■ **Provided data**:
>>>>>
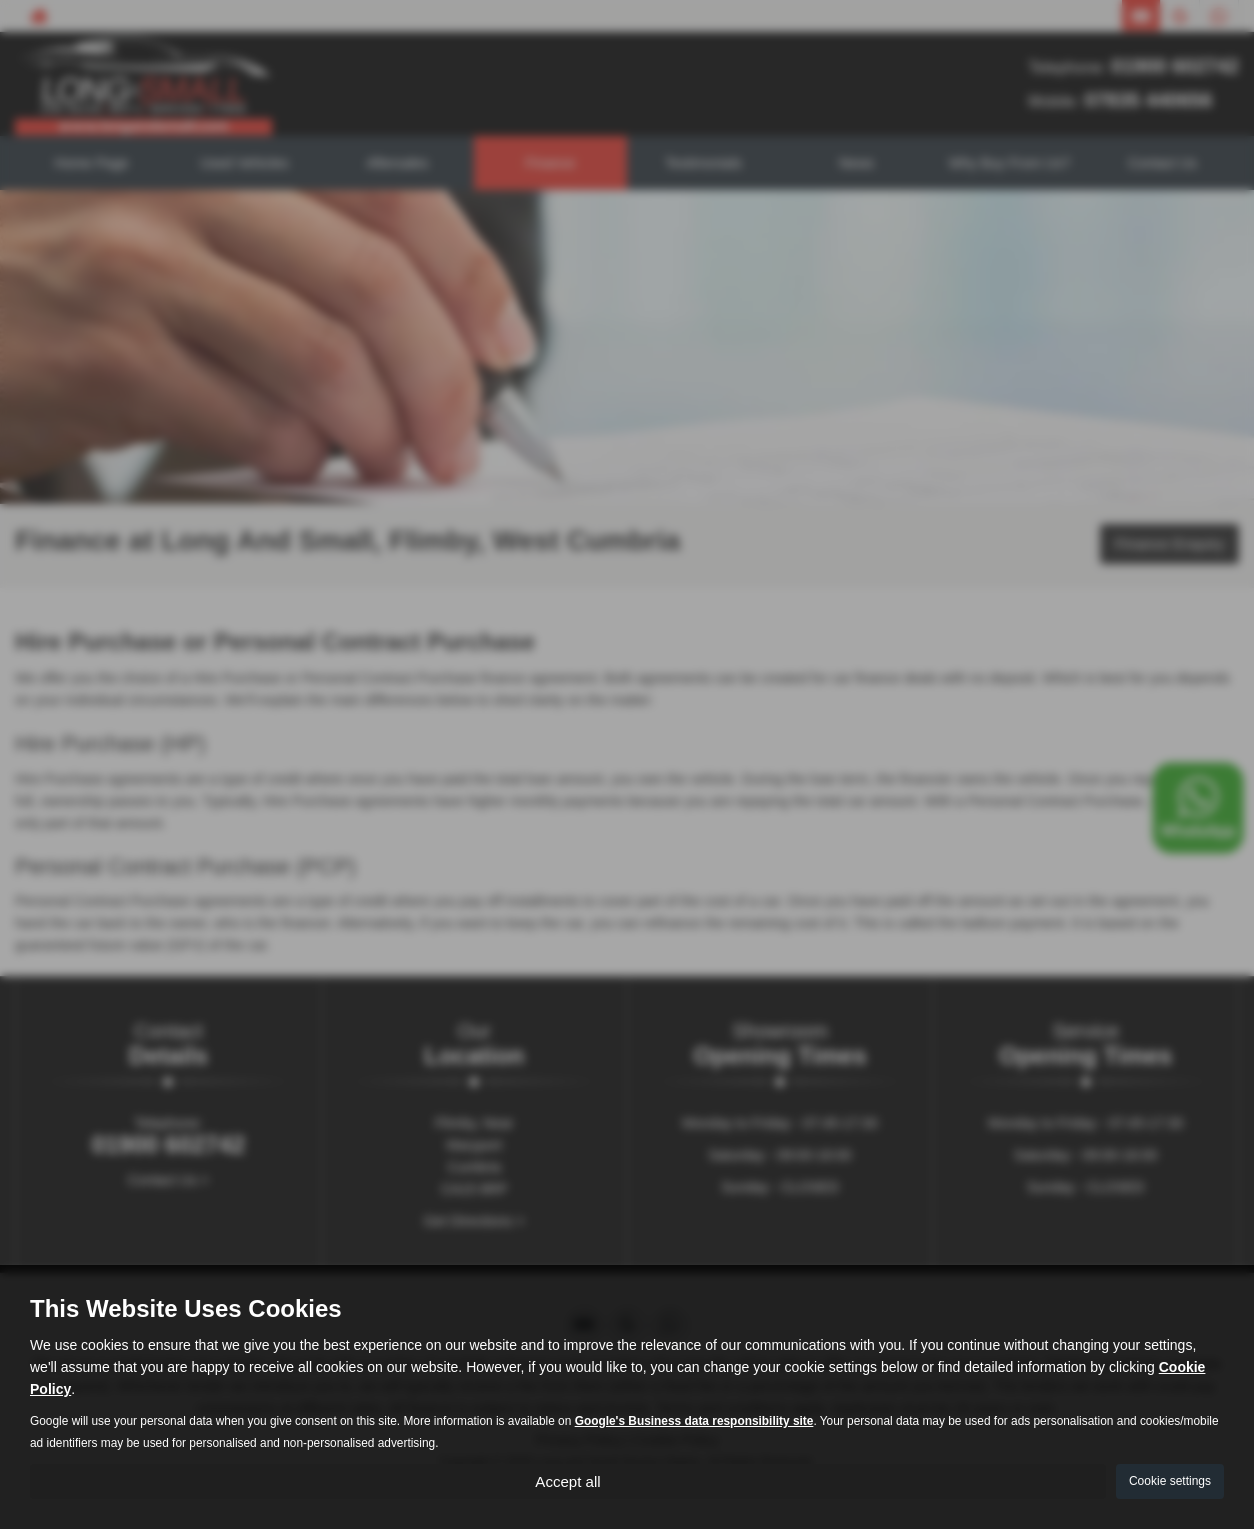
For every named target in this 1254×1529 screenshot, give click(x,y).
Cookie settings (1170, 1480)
<<<<<
>>>>>
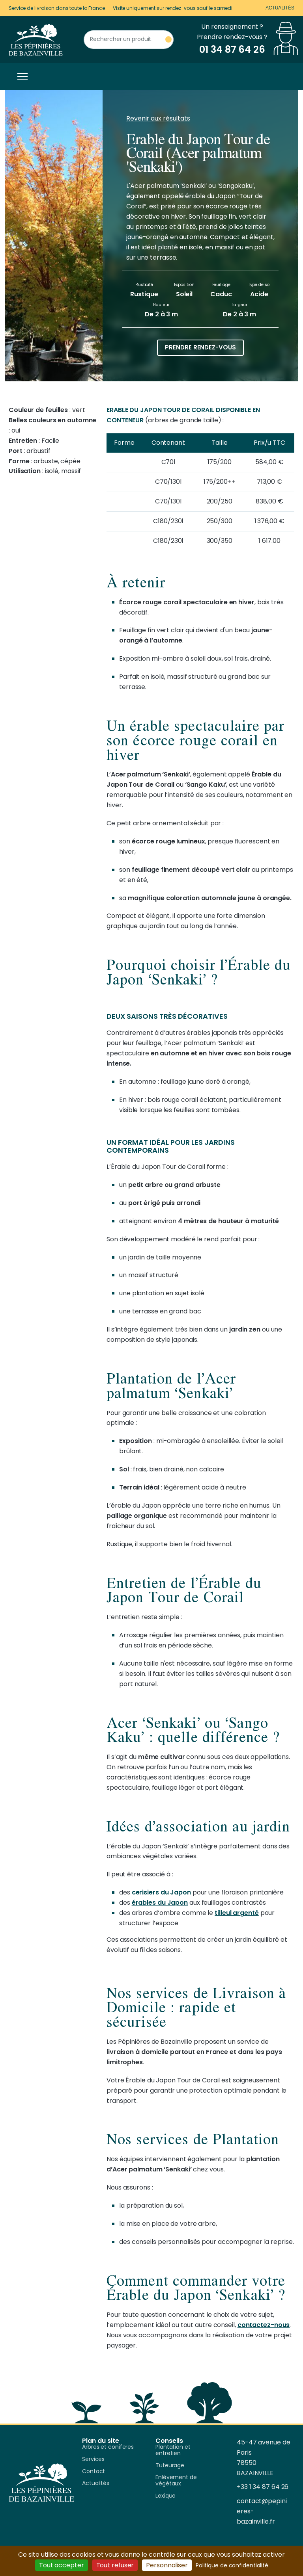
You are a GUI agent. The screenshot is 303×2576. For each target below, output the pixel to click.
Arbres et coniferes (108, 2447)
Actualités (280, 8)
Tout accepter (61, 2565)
<<<<<
>>>>>
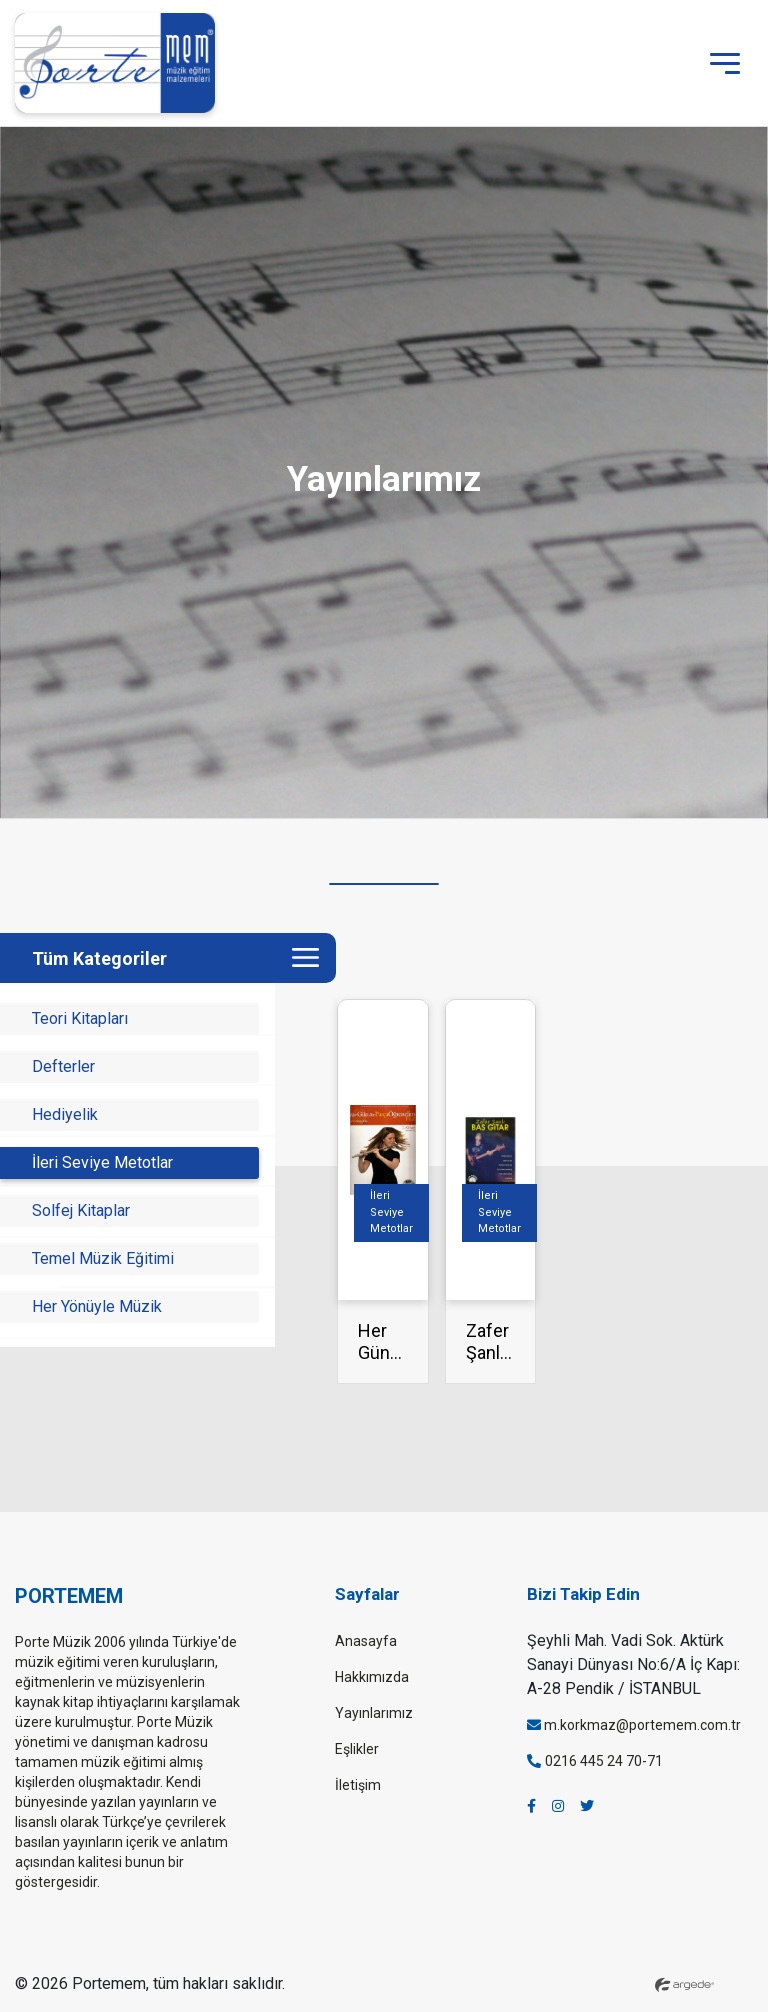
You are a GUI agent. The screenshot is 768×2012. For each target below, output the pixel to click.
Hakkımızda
<<<<<
■ **Task details**:
Whatever else the listing above holds, retype exactly only the lines from the one containing "For every named" to the one containing "Cookie settings (1170, 1480)", both ends kept.

■ **Answer section**:
For every named target in this 1254×1529 screenshot, give click(x,y).
Cookie settings (1170, 1480)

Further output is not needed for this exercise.